#### Dataset records

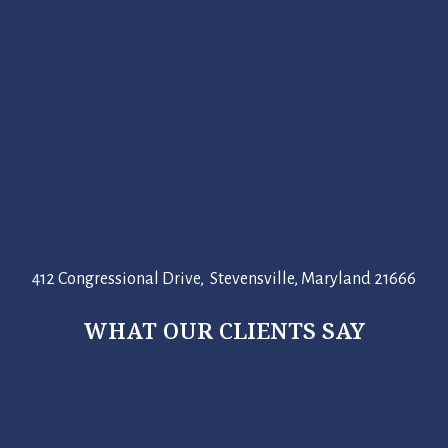
412 Congressional Drive, Stevensville, Maryland 21666
WHAT OUR CLIENTS SAY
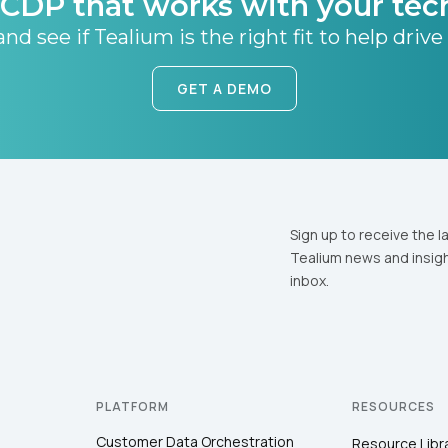
CDP that works with your tec
nd see if Tealium is the right fit to help drive
GET A DEMO
Sign up to receive the l
Tealium news and insigh
inbox.
PLATFORM
RESOURCES
Customer Data Orchestration
Resource Libr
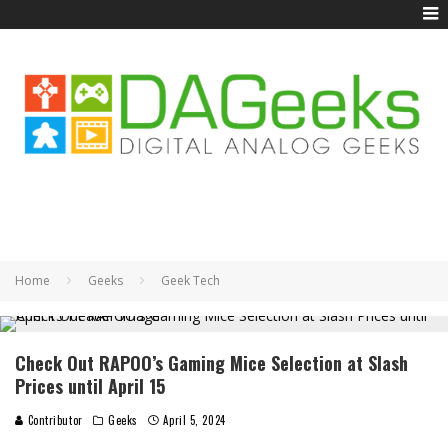
Home
Geeks
Geek Tech
Check Out RAPOO’s Gaming Mice Selection at Slash
Prices until April 15
Contributor
Geeks
April 5, 2024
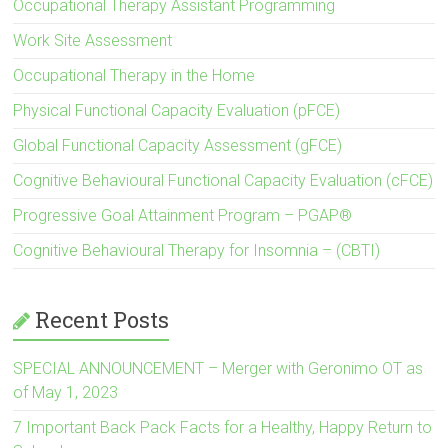
Occupational Therapy Assistant Programming
Work Site Assessment
Occupational Therapy in the Home
Physical Functional Capacity Evaluation (pFCE)
Global Functional Capacity Assessment (gFCE)
Cognitive Behavioural Functional Capacity Evaluation (cFCE)
Progressive Goal Attainment Program – PGAP®
Cognitive Behavioural Therapy for Insomnia – (CBTI)
Recent Posts
SPECIAL ANNOUNCEMENT – Merger with Geronimo OT as
of May 1, 2023
7 Important Back Pack Facts for a Healthy, Happy Return to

########

Prompt — Could you restate every record above word for word, dropping the pictures?

Your response —
412 Congressional Drive, Stevensville, Maryland 21666
WHAT OUR CLIENTS SAY
CDP that works with your tec
nd see if Tealium is the right fit to help drive
GET A DEMO
Sign up to receive the l
Tealium news and insigh
inbox.
PLATFORM
RESOURCES
Customer Data Orchestration
Resource Libr
Home
Geeks
Geek Tech
Check Out RAPOO’s Gaming Mice Selection at Slash
Prices until April 15
Contributor
Geeks
April 5, 2024
Occupational Therapy Assistant Programming
Work Site Assessment
Occupational Therapy in the Home
Physical Functional Capacity Evaluation (pFCE)
Global Functional Capacity Assessment (gFCE)
Cognitive Behavioural Functional Capacity Evaluation (cFCE)
Progressive Goal Attainment Program – PGAP®
Cognitive Behavioural Therapy for Insomnia – (CBTI)
Recent Posts
SPECIAL ANNOUNCEMENT – Merger with Geronimo OT as
of May 1, 2023
7 Important Back Pack Facts for a Healthy, Happy Return to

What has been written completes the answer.